■ TO DO: For the material below, return exactly the lines starting at the line containing "инвестиционного фонда) в оплату" and ending at the line containing "указанным в пунктах 60 и (или) 60.1", both ends included, and no others.
___ DATASET CONTENT
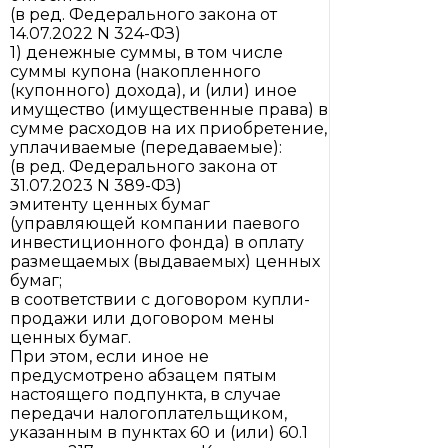
(в ред. Федерального закона от
14.07.2022 N 324-ФЗ)
1) денежные суммы, в том числе
суммы купона (накопленного
(купонного) дохода), и (или) иное
имущество (имущественные права) в
сумме расходов на их приобретение,
уплачиваемые (передаваемые):
(в ред. Федерального закона от
31.07.2023 N 389-ФЗ)
эмитенту ценных бумаг
(управляющей компании паевого
инвестиционного фонда) в оплату
размещаемых (выдаваемых) ценных
бумаг;
в соответствии с договором купли-
продажи или договором мены
ценных бумаг.
При этом, если иное не
предусмотрено абзацем пятым
настоящего подпункта, в случае
передачи налогоплательщиком,
указанным в пунктах 60 и (или) 60.1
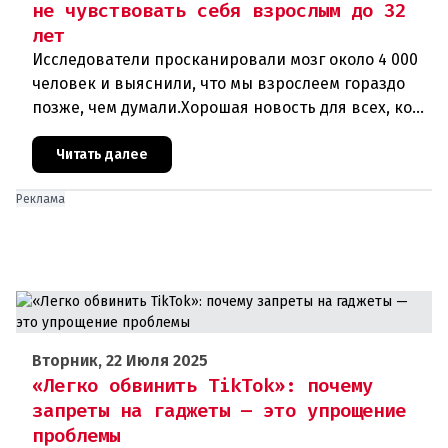
не чувствовать себя взрослым до 32
лет
Исследователи просканировали мозг около 4 000
человек и выяснили, что мы взрослеем гораздо
позже, чем думали.Хорошая новость для всех, кому
под тридцать, а жизнь еще не устроена:
нейробиологи проскани
Читать далее
Реклама
Вторник, 22 Июля 2025
«Легко обвинить TikTok»: почему
запреты на гаджеты — это упрощение
проблемы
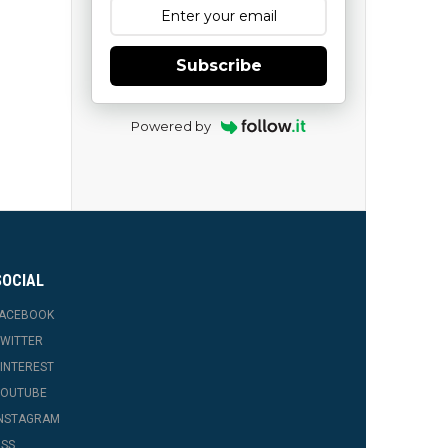
Subscribe
Powered by
SOCIAL
FACEBOOK
WITTER
INTEREST
YOUTUBE
INSTAGRAM
SS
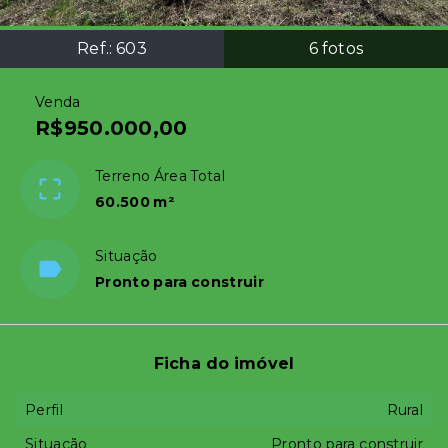
Ref.:
603
6
fotos
Venda
R$950.000,00
Terreno Área Total
60.500 m²
Situação
Pronto para construir
Ficha do imóvel
Perfil
Rural
Situação
Pronto para construir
______
■ ANSWER:
инвестиционного фонда) в оплату
размещаемых (выдаваемых) ценных
бумаг;
в соответствии с договором купли-
продажи или договором мены
ценных бумаг.
При этом, если иное не
предусмотрено абзацем пятым
настоящего подпункта, в случае
передачи налогоплательщиком,
указанным в пунктах 60 и (или) 60.1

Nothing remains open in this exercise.